One who sells a city – what is included? Are slaves considered like land or movable property? Can we derive an answer to that question from the mishna? The mishna mentioned beit hashlachin – what is its definition? Rabban Shimon ben Gamliel talked about a santar – what is its definition? One who sells a field what other items are and are not included in the sale?
If one sold a courtyard or an olive press or a bathhouse, what items are included in the sale and what items are not included in the sale? As in the previous cases, Rabbi Eliezer disagrees with a few of the details.
The gemara brings a braita relating to the difference in halacha between a tube created and attached to the ground or attached to the ground first and then hollowed out while attached to the ground. If the former case, it is considered a vessel and therefore water can’t be passed through there to fill up a mikveh as it is considered mayim sheuvim. In the latter case, it is considered attached to the ground and is not a vessel adn therefore one can fill up a mikveh through there. The gemara asks a question – this doesn’t seem to match Rabbi Eliezer or the rabbis opinions. First the gemara needs to establish which argument between Rabbi Eliezer and the rabbis is the question referring to and then it answers which opinion in that argument matches the braita.
Rav and Shmuel choose sides in the Rabbi Akiva debate with the rabbis about whether one sells with a good eye or a bad eye. And discussions are held regarding their respective decisions. One who sells a house without specifying, what other items does it include? Millstones, locks, keys, ovens, etc?
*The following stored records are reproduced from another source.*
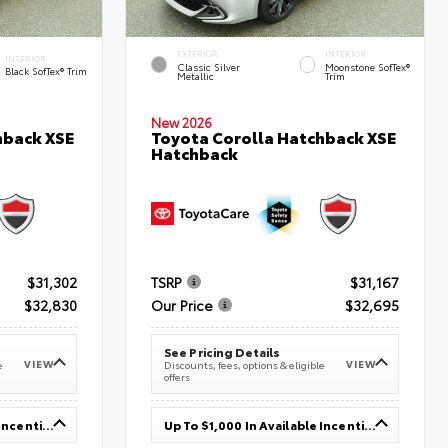
EXTERIOR
INTERIOR
INTERIOR
Classic Silver
Moonstone SofTex®
Black SofTex® Trim
Metallic
Trim
New 2026
hback XSE
Toyota Corolla Hatchback XSE
Hatchback
$31,302
TSRP
$31,167
$32,830
Our Price
$32,695
See Pricing Details
VIEW
VIEW
e
Discounts, fees, options & eligible
offers
Up To $1,000 In Available Incentives
Up To $1,000 In Available Incentives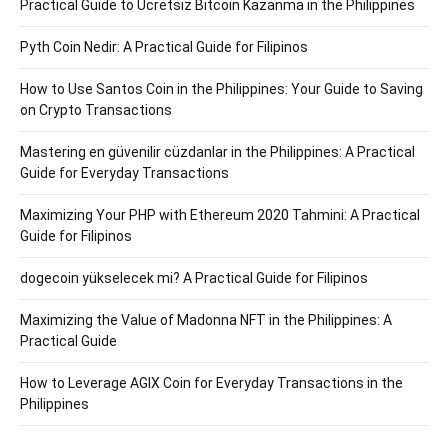
Practical Guide to Ücretsiz Bitcoin Kazanma in the Philippines
Pyth Coin Nedir: A Practical Guide for Filipinos
How to Use Santos Coin in the Philippines: Your Guide to Saving
on Crypto Transactions
Mastering en güvenilir cüzdanlar in the Philippines: A Practical
Guide for Everyday Transactions
Maximizing Your PHP with Ethereum 2020 Tahmini: A Practical
Guide for Filipinos
dogecoin yükselecek mi? A Practical Guide for Filipinos
Maximizing the Value of Madonna NFT in the Philippines: A
Practical Guide
How to Leverage AGIX Coin for Everyday Transactions in the
Philippines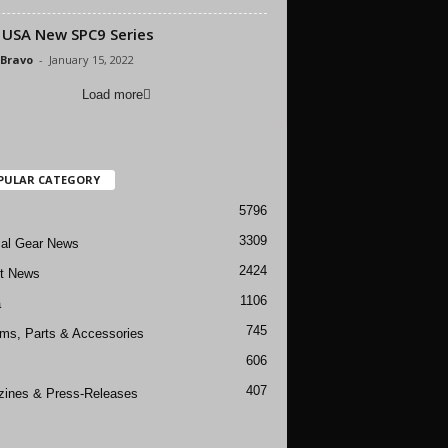
USA New SPC9 Series
 Bravo
-
January 15, 2022
Load more
PULAR CATEGORY
5796
3309
cal Gear News
2424
ft News
1106
a
745
rms, Parts & Accessories
606
407
ines & Press-Releases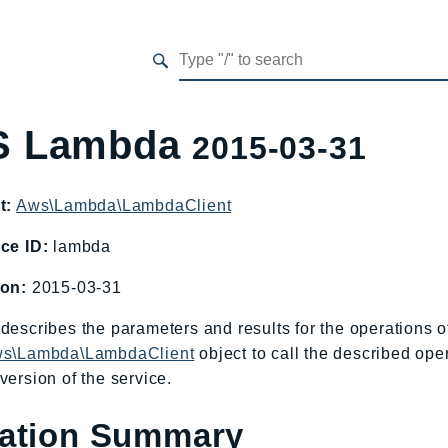
 Lambda
2015-03-31
t:
Aws\Lambda\LambdaClient
ce ID:
lambda
ion:
2015-03-31
describes the parameters and results for the operations
s\Lambda\LambdaClient
object to call the described ope
version of the service.
ation Summary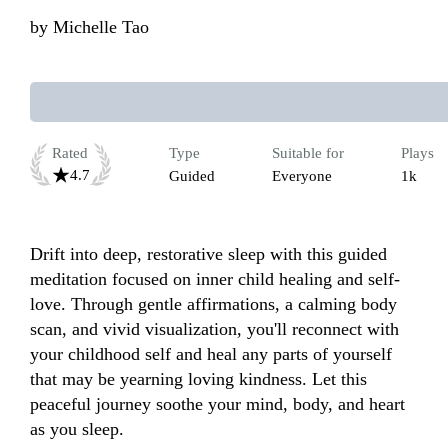
by
Michelle Tao
Rated
Type
Suitable for
Plays
4.7
Guided
Everyone
1k
Drift into deep, restorative sleep with this guided 
meditation focused on inner child healing and self-
love. Through gentle affirmations, a calming body 
scan, and vivid visualization, you'll reconnect with 
your childhood self and heal any parts of yourself 
that may be yearning loving kindness. Let this 
peaceful journey soothe your mind, body, and heart 
as you sleep.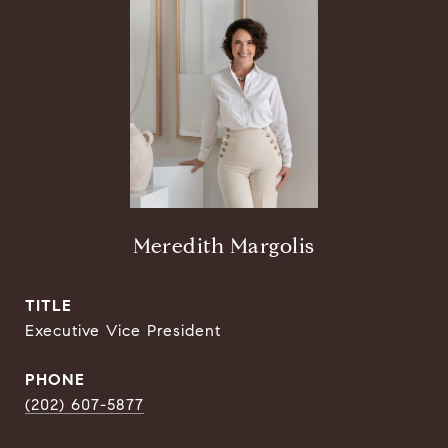
Meredith Margolis
TITLE
Executive Vice President
PHONE
(202) 607-5877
Further attempts to support or weaken Rav Dimi are brought but are rejected. When one sells a property, it doesn’t include a well or cistern (if it is not specified as learned previously). But does one have an accessway to get there or does one need to buy an access route? There is a debate between Rabbi Akiva and the rabbis about this. Is their debate based on a well known debate between them: does a seller sell with a “good” eye (includes more in the sale) or a “bad” eye (includes less in the sale)? Or is there a different debate going on here and that debate comes from a different mishna?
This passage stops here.